Kendaraan roda empat itu mulai melambat ketika memasuki halaman rumah. Terlihat gadis dengan baju selutut itu tengah bermain dengan putra mahkota keluarga Aksara. Lelaki yang tengah aktif-aktifnya berjalan itu tampak menyusuri rerumputan yang menghijau sambil memegang buah di tangannya.

Aksara turun sebelum tiba di depan pintu. Disusulnya anaknya dengan raut muka khawatir. Wajah memerah dengan tangan yang berwarna sama. Masih tertinggal sedikit irisan buah naga itu di tangan mungil Denim.

“Apa yang kamu lakukan sama anak saya?” tanya Aksara setengah berteriak. Baru kali ini ia melihat anaknya sangat berantakan. Compang-camping dengan noda buah naga yang tak langsung dibersihkan. Bahkan anak yang begitu disayangnya itu harus makan dengan tangannya sendiri tanpa disuapi.

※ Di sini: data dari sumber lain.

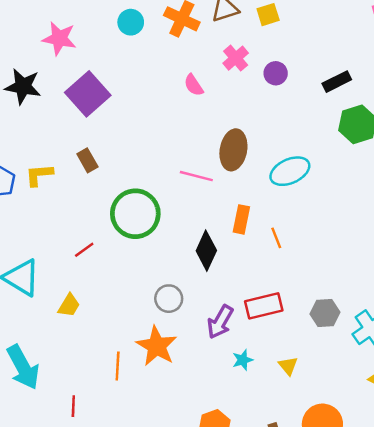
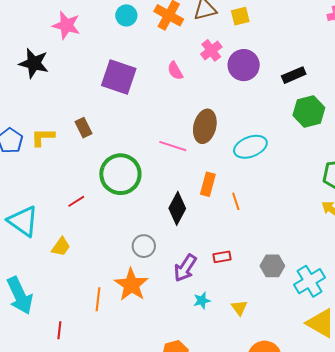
purple circle: (276, 73) -> (244, 65), size x1.6
purple square: (88, 94) -> (119, 77), moved, turned -33
red rectangle: (264, 306) -> (222, 257), size x0.6

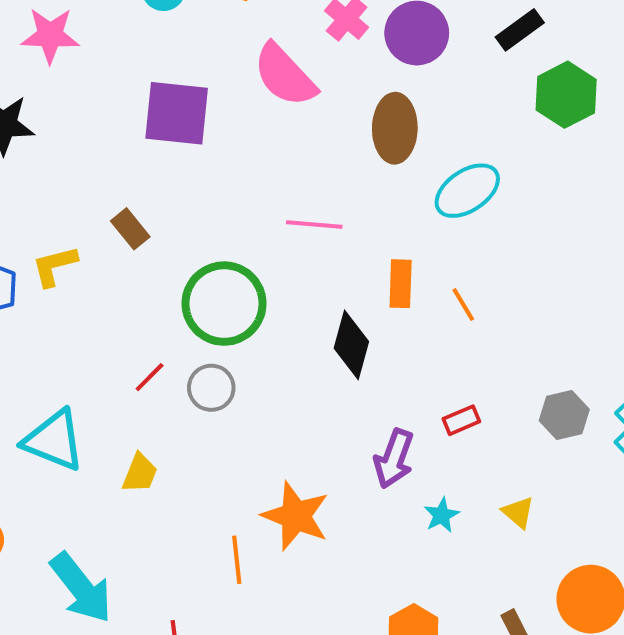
pink semicircle: (175, 71) -> (285, 75), size x1.8
brown ellipse: (205, 126) -> (395, 128), moved
gray circle: (144, 246) -> (211, 388), moved

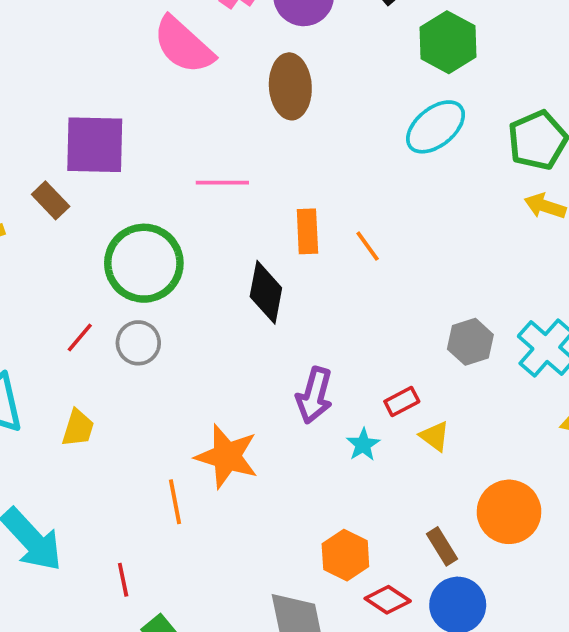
purple square: (177, 113) -> (95, 145), moved
cyan ellipse: (467, 191) -> (436, 127), moved
red rectangle: (461, 420) -> (402, 402), moved

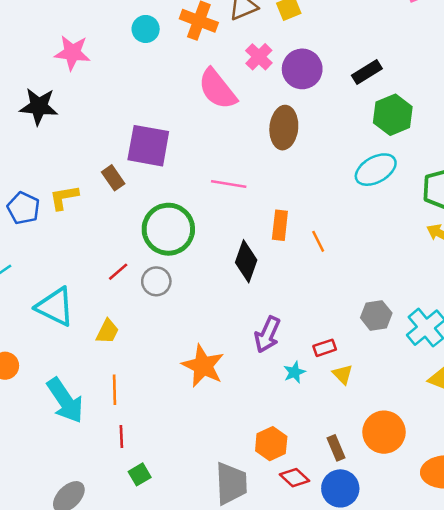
orange line: (175, 502) -> (114, 390), moved

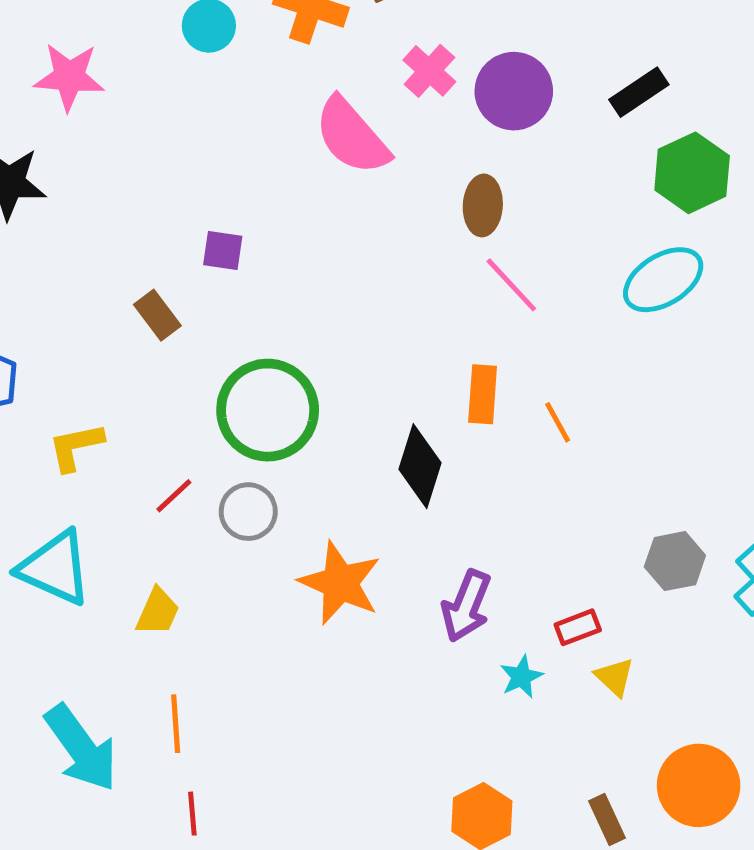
brown ellipse: (284, 128) -> (483, 205), size x0.7
purple square: (148, 146) -> (223, 251), size x0.5
pink line: (229, 184) -> (511, 285), moved, turned 40
yellow L-shape: (64, 197) -> (76, 447), moved
orange star: (203, 366) -> (340, 583), moved

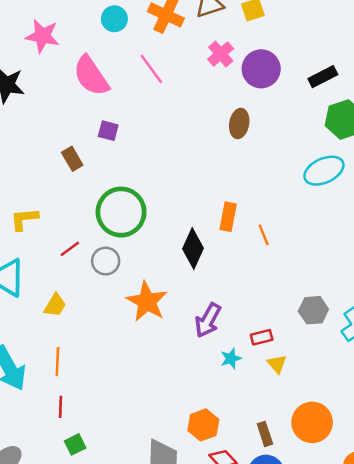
pink semicircle: (352, 136) -> (91, 76), moved
pink line: (511, 285) -> (151, 69), moved

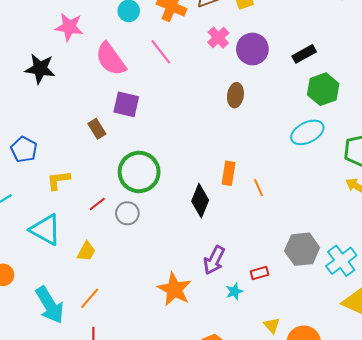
purple square: (108, 131) -> (126, 104), size x1.5
orange star: (147, 302) -> (174, 289), moved
gray hexagon: (313, 310) -> (302, 249), size x1.4
orange line: (57, 362) -> (90, 298), turned 40
yellow triangle: (277, 364) -> (272, 325), moved

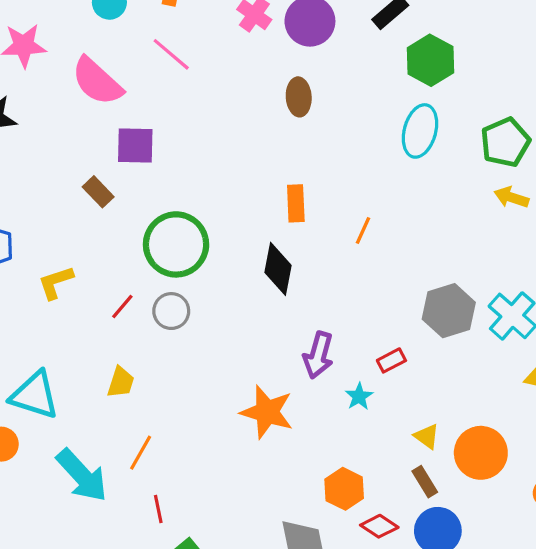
cyan ellipse: (307, 132) -> (420, 131), turned -36
orange rectangle: (229, 173) -> (296, 203), moved
orange line: (259, 188) -> (363, 230), turned 60
cyan triangle: (45, 230) -> (35, 395), moved

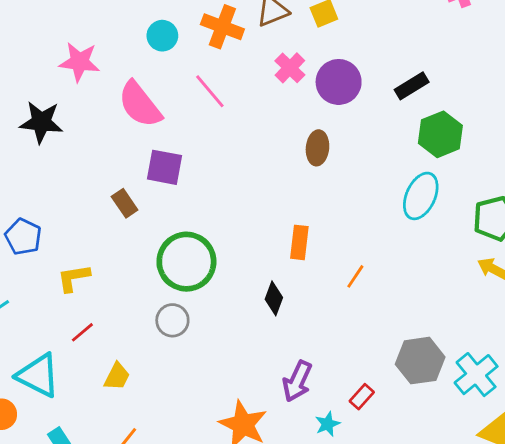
black diamond: (278, 269) -> (274, 298), size x0.7
red line: (122, 306) -> (82, 332), moved
red rectangle: (391, 360) -> (362, 397), turned -30

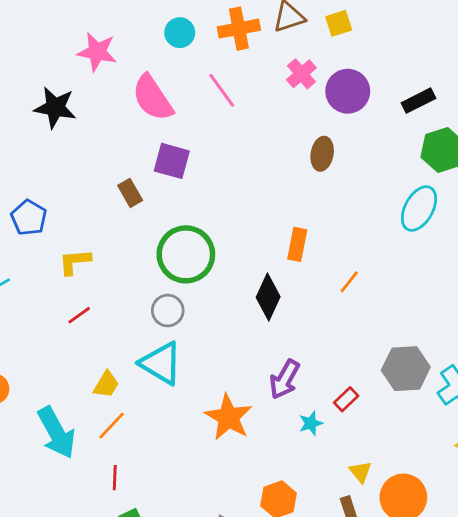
orange cross: (222, 27) -> (239, 29), turned -36
black diamond: (274, 298) -> (268, 297), size x1.4
cyan triangle: (38, 375) -> (161, 363), moved
yellow trapezoid: (117, 376) -> (106, 384), moved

“Terus, kenapa anak saya dibiarkan telanjang kaki? Bagaimana kalau kulitnya tergores? Apa kamu bisa tanggung jawab?”

Celine menundukkan pandangan. Tangannya memilin ujung baju dengan ketakutan. Sedang rambut panjangnya, setengah menutupi bagian wajahnya yang sedikit berisi. 

“Maaf, Tuan. Saya memang mengajari Denim makan sendiri. Selain supaya dia mandiri, system motoriknya pun ikut terasah. Begitupun dengan berjalan tanpa alas kaki. Ada bagian syaraf-syaraf di telapak kakinya yang harus tersentuh tanah dan rumput. Supaya system motoric itu terbangun. Saya juga sudah memilah tempat ini dan memastikan rumput di halaman ini aman untuk Denim,” ucap Celine panjang kali lebar dengan nada ketakutan.

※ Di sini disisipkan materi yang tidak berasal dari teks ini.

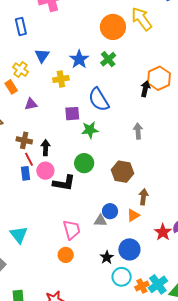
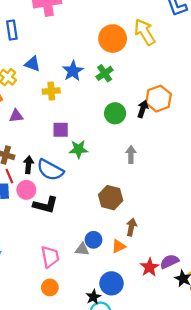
blue triangle: (42, 56) -> (32, 64), turned -49
blue semicircle: (99, 100) -> (50, 170), moved, turned -35
green circle: (84, 163) -> (115, 113), moved
orange circle: (66, 255) -> (50, 287), moved
black star: (107, 257) -> (93, 297), moved

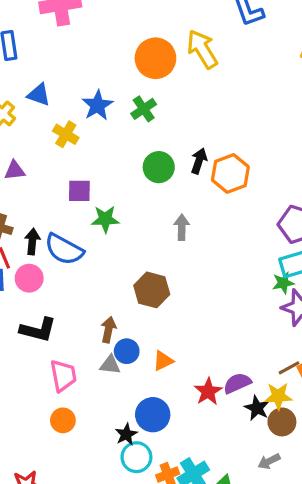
yellow cross: (51, 91) -> (66, 134), turned 35
orange hexagon: (158, 99) -> (230, 173), moved
black L-shape: (45, 205) -> (38, 330), moved
brown arrow: (131, 227) -> (108, 330), moved

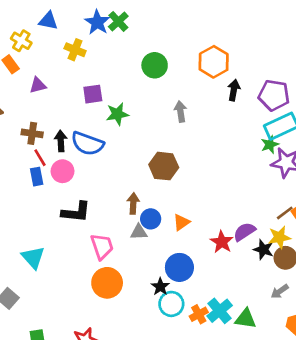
green cross: (144, 109) -> (118, 21), moved
black arrow: (199, 161) -> (234, 90), moved
orange circle: (63, 420) -> (107, 283), size x1.5

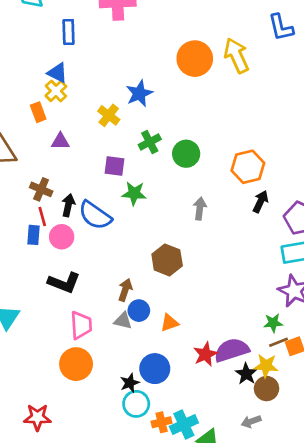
blue triangle: (48, 21) -> (58, 73), moved
green cross: (118, 21) -> (150, 142), moved
green star: (270, 145) -> (273, 323), moved
purple semicircle: (244, 232) -> (232, 350), size x1.4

“Papa pulang,” ucap Denim manja sambil mengulurkan tangannya yang kotor.

“Dek Denim, tante bersihkan dulu tangannya ya,” ucap Celine yang kini mengusap lembut tangan lelaki kecil itu dengan tisu basah. Denim yang berada di pangkuan Celine, memegang pipi tembem babysitternya. Ia tersenyum, terlihat bahagia dengan tante baru itu. 

“Papa sudah pulang, salim dulu! Bagaimana salimnya, Dek?” tanya Celine kepada bocah kecil itu. 

Denim berjalan perlahan menuju papanya dan mengulurkan tangan. Sontak, sudut mata Aksara mengembun, baru kali ini anaknya meminta jabat tangan padanya. Hal yang sama sekali tak diajarkan olehnya maupun dari simbok Inah yang mengurusnya.